ACTIVITY: Output each line from the one that contains "norma di conformità" to the final line of the data below, exactly, and include nothing else.

RECORDS PROVIDED:
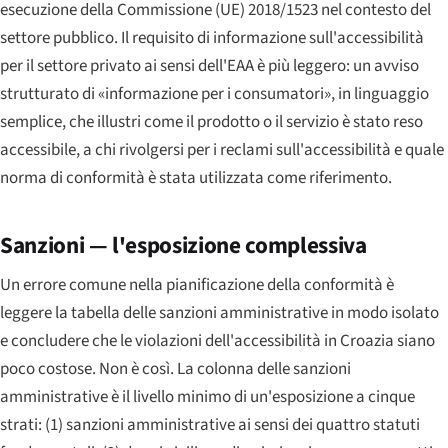
esecuzione della Commissione (UE) 2018/1523 nel contesto del
settore pubblico. Il requisito di informazione sull'accessibilità
per il settore privato ai sensi dell'EAA è più leggero: un avviso
strutturato di «informazione per i consumatori», in linguaggio
semplice, che illustri come il prodotto o il servizio è stato reso
accessibile, a chi rivolgersi per i reclami sull'accessibilità e quale
norma di conformità è stata utilizzata come riferimento.
Sanzioni — l'esposizione complessiva
Un errore comune nella pianificazione della conformità è
leggere la tabella delle sanzioni amministrative in modo isolato
e concludere che le violazioni dell'accessibilità in Croazia siano
poco costose. Non è così. La colonna delle sanzioni
amministrative è il livello minimo di un'esposizione a cinque
strati: (1) sanzioni amministrative ai sensi dei quattro statuti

RESULT OF THE TASK:
norma di conformità è stata utilizzata come riferimento.
Sanzioni — l'esposizione complessiva
Un errore comune nella pianificazione della conformità è
leggere la tabella delle sanzioni amministrative in modo isolato
e concludere che le violazioni dell'accessibilità in Croazia siano
poco costose. Non è così. La colonna delle sanzioni
amministrative è il livello minimo di un'esposizione a cinque
strati: (1) sanzioni amministrative ai sensi dei quattro statuti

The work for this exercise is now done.